- Task statement
Answer with a number only: how many lines of the data contain "người"?

- Data to use
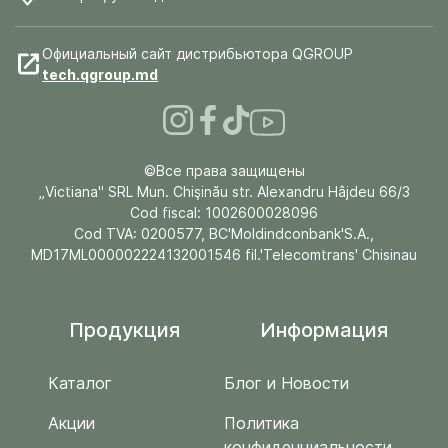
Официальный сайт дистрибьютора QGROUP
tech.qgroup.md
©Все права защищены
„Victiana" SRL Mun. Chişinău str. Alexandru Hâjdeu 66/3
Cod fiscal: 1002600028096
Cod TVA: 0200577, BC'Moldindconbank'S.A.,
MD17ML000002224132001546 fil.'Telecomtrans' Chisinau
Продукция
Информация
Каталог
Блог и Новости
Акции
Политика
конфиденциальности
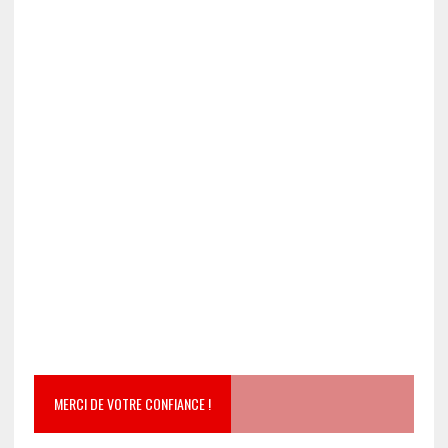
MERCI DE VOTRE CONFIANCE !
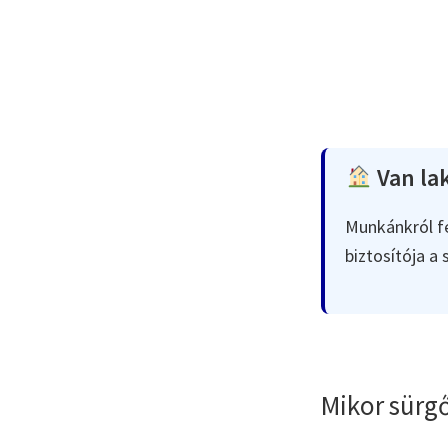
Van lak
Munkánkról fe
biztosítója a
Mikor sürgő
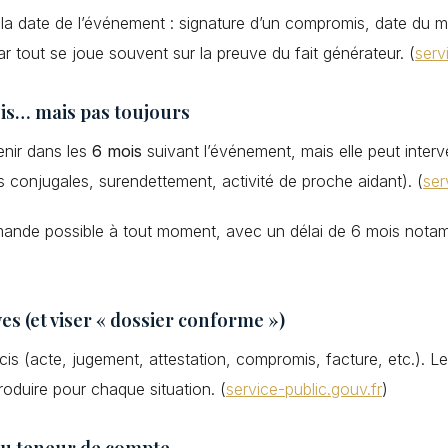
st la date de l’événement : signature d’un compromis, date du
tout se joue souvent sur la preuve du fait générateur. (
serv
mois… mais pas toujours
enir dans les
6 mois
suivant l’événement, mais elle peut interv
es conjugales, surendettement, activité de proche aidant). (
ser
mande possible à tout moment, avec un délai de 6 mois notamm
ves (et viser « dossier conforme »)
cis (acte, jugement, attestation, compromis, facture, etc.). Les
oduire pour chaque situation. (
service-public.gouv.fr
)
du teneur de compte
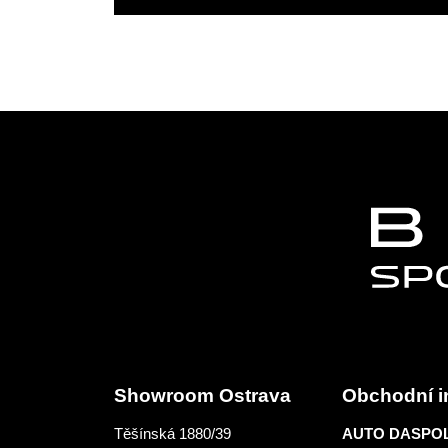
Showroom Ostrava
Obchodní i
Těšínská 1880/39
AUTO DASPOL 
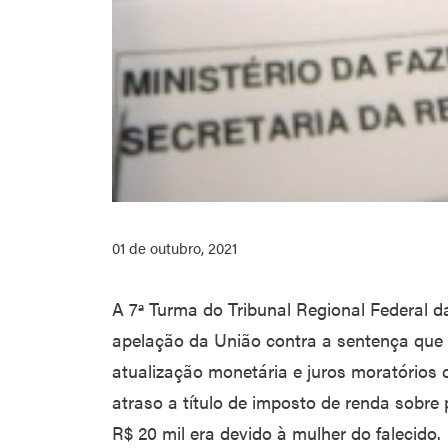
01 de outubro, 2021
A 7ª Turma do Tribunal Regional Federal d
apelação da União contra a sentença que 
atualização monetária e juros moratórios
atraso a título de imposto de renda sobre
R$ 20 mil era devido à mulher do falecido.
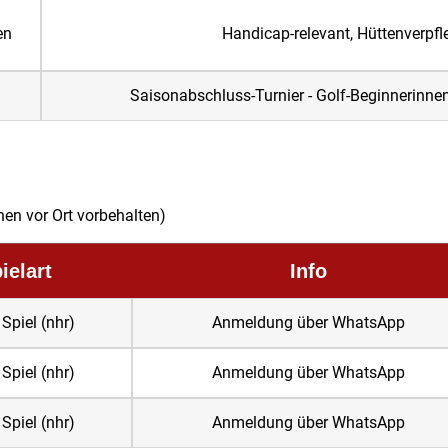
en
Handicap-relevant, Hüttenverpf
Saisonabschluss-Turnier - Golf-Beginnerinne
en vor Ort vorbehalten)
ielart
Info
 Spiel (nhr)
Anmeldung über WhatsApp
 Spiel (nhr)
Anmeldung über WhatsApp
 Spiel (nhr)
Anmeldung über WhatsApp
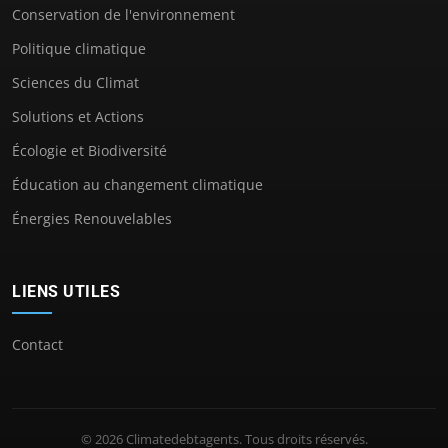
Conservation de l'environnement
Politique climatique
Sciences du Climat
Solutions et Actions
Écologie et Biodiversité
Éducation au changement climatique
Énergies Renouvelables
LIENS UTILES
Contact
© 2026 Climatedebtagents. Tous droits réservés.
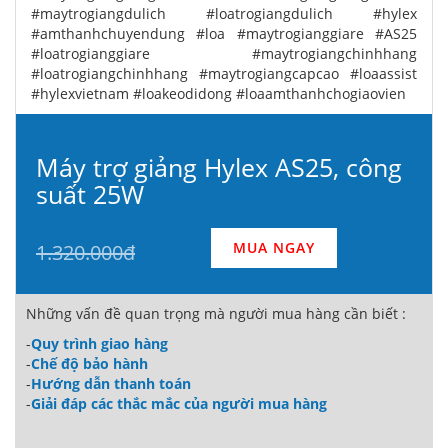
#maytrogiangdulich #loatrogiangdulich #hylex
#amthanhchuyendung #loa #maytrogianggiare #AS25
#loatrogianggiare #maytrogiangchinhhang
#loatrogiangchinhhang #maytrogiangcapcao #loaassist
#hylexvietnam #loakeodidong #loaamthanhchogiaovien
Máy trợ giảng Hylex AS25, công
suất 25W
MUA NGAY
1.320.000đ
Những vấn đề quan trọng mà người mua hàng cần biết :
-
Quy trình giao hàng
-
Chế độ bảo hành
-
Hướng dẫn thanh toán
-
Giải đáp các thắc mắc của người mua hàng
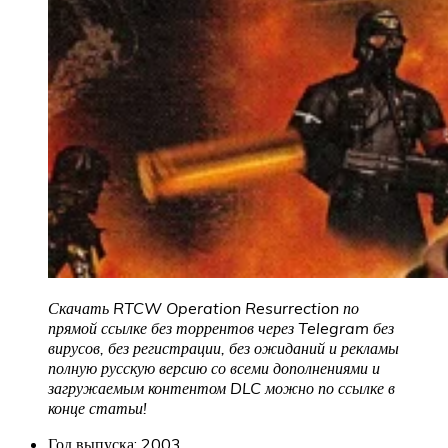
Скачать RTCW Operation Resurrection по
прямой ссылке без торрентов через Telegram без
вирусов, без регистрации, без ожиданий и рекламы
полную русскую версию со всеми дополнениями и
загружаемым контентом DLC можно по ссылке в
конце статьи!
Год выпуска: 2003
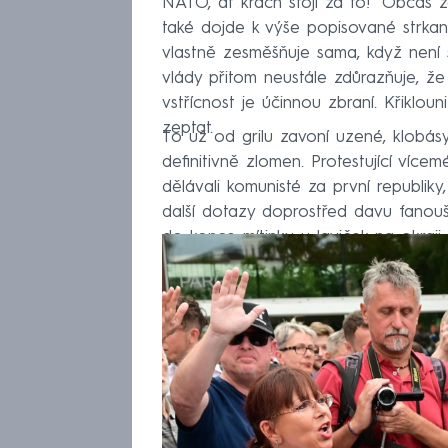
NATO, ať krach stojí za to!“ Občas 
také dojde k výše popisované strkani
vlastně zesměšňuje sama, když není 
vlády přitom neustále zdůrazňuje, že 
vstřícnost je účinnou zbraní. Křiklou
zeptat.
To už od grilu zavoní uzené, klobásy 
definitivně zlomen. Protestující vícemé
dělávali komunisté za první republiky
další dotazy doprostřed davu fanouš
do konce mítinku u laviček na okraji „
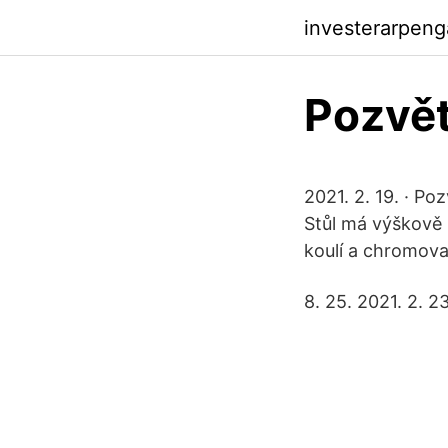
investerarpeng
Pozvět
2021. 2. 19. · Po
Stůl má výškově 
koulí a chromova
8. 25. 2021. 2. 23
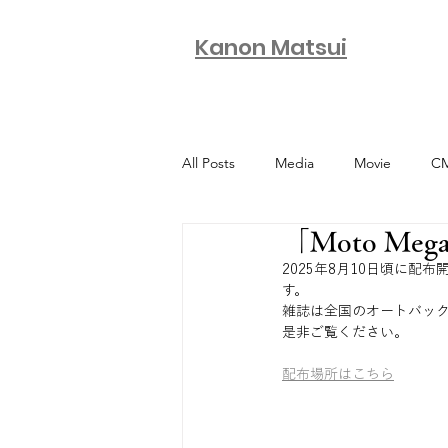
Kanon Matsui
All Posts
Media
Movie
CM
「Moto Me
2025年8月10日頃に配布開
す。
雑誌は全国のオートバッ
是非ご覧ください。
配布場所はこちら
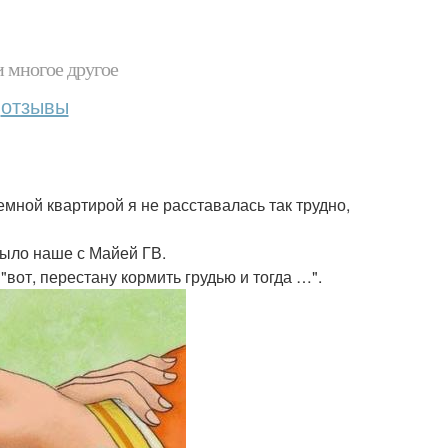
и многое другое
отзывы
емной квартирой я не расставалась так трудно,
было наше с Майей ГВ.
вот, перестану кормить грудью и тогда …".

- Response to this task
2